SVM finds the maximum-margin hyperplane separating two classes using kernel functions. MLPP implements the dual formulation with kernel caching for efficiency.

Dual formulation

SVM solves:
maximize   W(α) = Σ α_i − 1/2 Σ Σ α_i α_j y_i y_j K(x_i, x_j)

subject to:
  0 ≤ α_i ≤ C
  Σ α_i y_i = 0
The decision function is:
f(x) = Σ α_i y_i K(x_i, x) + b

Basic usage

#include <mlpp/classifiers/SVM/SVM.hpp>
#include <mlpp/classifiers/SVM/Kernel/rkhs_kernels.hpp>

using namespace mlpp::classifiers::kernel;

// Prepare data
std::vector<Vector> data;  // Training samples
Eigen::VectorXd labels;    // Class labels in {-1, +1}

// Create RBF kernel
auto kernel = kernels::rbf(1.0);  // gamma = 1.0

// Create SVM with C = 1.0
SVM svm(data, labels, kernel, 1.0);

// Train model
svm.fit();

// Predict new sample
Vector x_new;
int prediction = svm.predict(x_new);  // Returns -1 or +1

// Get decision function value
double score = svm.decision(x_new);

// Get support vector indices
auto sv_indices = svm.support_indices();

Constructor parameters

data
const std::vector<Vector>&
Training samples as a vector of Eigen vectors.
labels
LabelVector
Class labels as Eigen::VectorXd with values in for binary classification.
kernel
KernelFunction
Kernel function K(x, y). Common choices:
  • kernels::rbf(gamma) - Radial basis function
  • kernels::linear() - Linear kernel
  • kernels::polynomial(degree, coef0) - Polynomial kernel
C
double
Soft margin penalty parameter C > 0. Higher values enforce stricter margins but may overfit.

Methods

fit
void
void fit()
Train the SVM model using the optimization strategy (typically SMO algorithm).
predict
int
int predict(const Vector& x) const
Predict class label (+1 or -1) for a new sample.
decision
double
double decision(const Vector& x) const
Evaluate the decision function f(x) = Σ α_i y_i K(x_i, x) + b.Positive values indicate class +1, negative values indicate class -1.
support_indices
std::vector<std::size_t>
std::vector<std::size_t> support_indices(double eps = 1e-8) const
Return indices of support vectors (samples with α_i > eps).

Kernel selection

Radial basis function (Gaussian) kernel:
K(x, y) = exp(-γ ||x - y||²)
auto kernel = kernels::rbf(1.0);  // gamma = 1.0
SVM svm(data, labels, kernel, 1.0);
Good for non-linear boundaries. Tune γ via cross-validation.

Logistic regression

Logistic regression models class probabilities using the sigmoid (logistic) function. MLPP provides both binary and multi-class variants.

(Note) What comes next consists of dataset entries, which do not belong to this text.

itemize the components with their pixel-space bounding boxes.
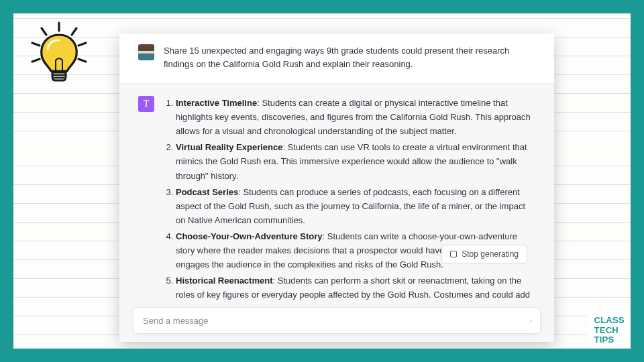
idea-title: Interactive Timeline — [176, 98, 257, 108]
logo-line: TECH — [594, 326, 625, 336]
user-message: Share 15 unexpected and engaging ways 9t… — [119, 34, 554, 84]
list-item: Virtual Reality Experience: Students can… — [176, 140, 531, 182]
list-item: Podcast Series: Students can produce a s… — [176, 185, 531, 227]
send-icon[interactable]: ·· — [529, 315, 531, 326]
user-avatar — [138, 44, 154, 60]
message-input-container[interactable]: ·· — [133, 307, 541, 334]
logo-line: TIPS — [594, 335, 625, 345]
assistant-avatar: T — [138, 96, 154, 112]
class-tech-tips-logo: CLASS TECH TIPS — [588, 312, 631, 349]
ideas-list: Interactive Timeline: Students can creat… — [164, 96, 531, 301]
idea-title: Choose-Your-Own-Adventure Story — [176, 231, 323, 241]
message-input[interactable] — [143, 316, 529, 326]
svg-line-6 — [78, 59, 86, 62]
svg-line-3 — [32, 43, 40, 46]
stop-icon — [450, 251, 457, 257]
assistant-body: Interactive Timeline: Students can creat… — [164, 96, 531, 301]
svg-line-5 — [32, 59, 40, 62]
list-item: Historical Reenactment: Students can per… — [176, 274, 531, 301]
list-item: Interactive Timeline: Students can creat… — [176, 96, 531, 138]
idea-title: Historical Reenactment — [176, 276, 273, 286]
stop-label: Stop generating — [462, 249, 519, 259]
paper-background: Share 15 unexpected and engaging ways 9t… — [13, 13, 631, 349]
stop-generating-button[interactable]: Stop generating — [441, 245, 527, 263]
input-row: ·· — [119, 301, 554, 342]
svg-line-4 — [78, 43, 86, 46]
idea-title: Podcast Series — [176, 187, 238, 197]
logo-line: CLASS — [594, 316, 625, 326]
teal-frame: Share 15 unexpected and engaging ways 9t… — [0, 0, 644, 362]
svg-line-1 — [42, 28, 46, 35]
idea-title: Virtual Reality Experience — [176, 142, 282, 152]
user-prompt-text: Share 15 unexpected and engaging ways 9t… — [164, 44, 526, 71]
chat-card: Share 15 unexpected and engaging ways 9t… — [119, 34, 554, 342]
svg-line-2 — [72, 28, 76, 35]
lightbulb-icon — [25, 20, 93, 94]
assistant-message: T Interactive Timeline: Students can cre… — [119, 84, 554, 301]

Binary logistic regression

#include <mlpp/classifiers/logistic_regression.h>

using namespace mlpp::classifiers;

LogisticRegressionBinary<double> model;

// Fit to training data (labels must be 0 or 1)
model.fit(X_train, y_train,
          0.01,    // learning_rate
          1000,    // max_iter
          1e-6);   // tol

// Predict probabilities
auto probs = model.predict_proba(X_test);

// Predict class labels (threshold = 0.5)
auto y_pred = model.predict(X_test, 0.5);

// Get coefficients
auto theta = model.coefficients();
auto intercept = model.intercept();
The model estimates:
P(y = 1 | x; θ) = σ(θᵀ x̃)

where σ(z) = 1/(1 + exp(-z))

Multi-class logistic regression

Uses one-vs-rest strategy for K ≥ 2 classes:
LogisticRegressionMulti<double> model;

// Fit to multi-class data (labels are integer class indices)
model.fit(X_train, y_train,
          0.01,   // learning_rate
          1000,   // max_iter
          1e-6);  // tol

// Predict class probabilities (n_samples × n_classes)
auto probs = model.predict_proba(X_test);

// Predict class labels
auto y_pred = model.predict(X_test);

// Get coefficient matrix (n_classes × n_features+1)
auto thetas = model.coefficients();

Parameters

learning_rate
Scalar
default:"0.01"
Gradient descent step size. Smaller values are more stable but slower.
max_iter
std::size_t
default:"1000"
Maximum number of gradient descent iterations.
tol
Scalar
default:"1e-6"
Convergence tolerance. Training stops when ||Δθ||∞ < tol.

Methods (Binary)

fit
void
void fit(const Matrix& X, const Vector& y,
         Scalar learning_rate = 0.01,
         std::size_t max_iter = 1000,
         Scalar tol = 1e-6)
Fit binary logistic regression. Labels must be 0 or 1.
predict_proba
Vector
Vector predict_proba(const Matrix& X) const
Return P(y=1|x) for each sample.
predict
Vector
Vector predict(const Matrix& X, Scalar threshold = 0.5) const
Predict class labels using given probability threshold.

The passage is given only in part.